Friday, September 5, 2008

Beauty and wonder in the ritual of making


What drives us as artists and makers to do what we do? The repetitive actions and technical processes that I as a weaver understand as necessary to my creation of art may seem to some as mind-numbing, tedious, and even unnecessary. After a particularly labor-intensive day, I sometimes question my methods: why do I spend hours guiding hundreds of threads individually through my loom when I could just buy a piece of cloth? This care, this attention to the single units that are eventually swallowed into the entirety of the work, what purpose does it serve? Like many artists, part of it is related to compulsion: the performance and ritual of making a sculptural raw material like cloth feels as natural and necessary as breathing, it's something I must do to feel like myself. After reading Weschler's Mr. Wilson's Cabinet of Wonder, I found that there was one particular story that I kept returning to, and I realized that it spoke to me on this very level of artistic obsession. It's about a man named Hagop Sandaldijan, a sculptor who carved his work not out of blocks of marble but individual strands of human hair. In the book, Sandaldijan's son describes his process:
'He would wait until late at night,' Levon said, 'when we kids were in bed and the rumble from the nearby highways had subsided. Then he would hunch over his microscope and time his applications between heartbeats-- he was working at such an infinitesimal scale that he could recognize the stirings of his own pulse in the shudder of the instruments he was using.'
The act itself is a work of art, a ritualistic performance only for the maker: but what does it satisfy? I imagine this sculptor hunched intensely at his microscope, barely breathing, knowing the only evidence of his toil will be tiny marks in a strand of hair. Underlying this process is the search for an innermost essence or truth: that which might be seen through a microscope, between the pulse of one's own heart. In the irrationality of his work we catch a glimpse of living poetry, a testiment to purity and the human capacity for goodness, beauty beyond what words can articulate. This is the gift we are given as artists, makers, human beings. As I sit at my loom and pass lines of thread back and forth, trapping the evidence of my labor one strand at a time, I understand why Sandaldijan must perform his quiet ritual. In the rythm of my own hands, my breathing, and the soft rising and falling in this machine I conduct: I realize that I too am aware of my heartbeat.




1 comment:

Aaron McIntosh said...

Eloquently put thoughts into words, Andrea! I was also particulary drawn to the "hair sculptor" artist in Weschler's book. Talk about dedication to one's craft. This guy takes that cake!

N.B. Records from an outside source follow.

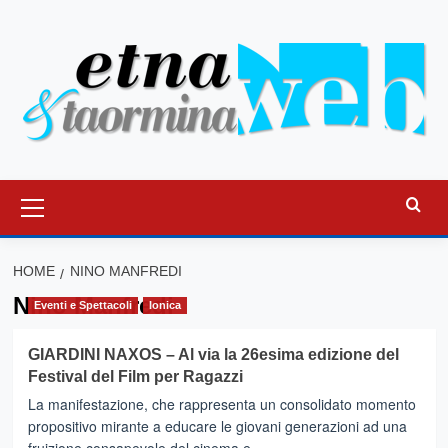
Vai
al
contenuto
Menu
principale
HOME
NINO MANFREDI
Nino Manfredi
Eventi e Spettacoli
Ionica
GIARDINI NAXOS – Al via la 26esima edizione del
Festival del Film per Ragazzi
La manifestazione, che rappresenta un consolidato momento
propositivo mirante a educare le giovani generazioni ad una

I do want to point out though, that you make a moral judgement here:

"In the irrationality of his work we catch a glimpse of living poetry, a testiment to purity and the human capacity for goodness, beauty beyond what words can articulate."

Certainly, we can admire the skilled artist's hands as creating beautiful objects/ideas, and that there is a beauty in the actual use of the hands. But to assume that the maker, their hands and their objects are "pure" and indicative of "human goodness" are your personal constructions of humanity. In this sense, Sandaldijan's craft is more romanticized and "folk-ified" than given equity as fine art practice, which is a modernist notion, and a way in which folk artists were ghettoized and made separate from the art world.

Do all the trappings of our art education and refinement as critical thinkers make us any less "pure" as artists? If art could be "pure" what would it look like and who would make it?...Something to ponder.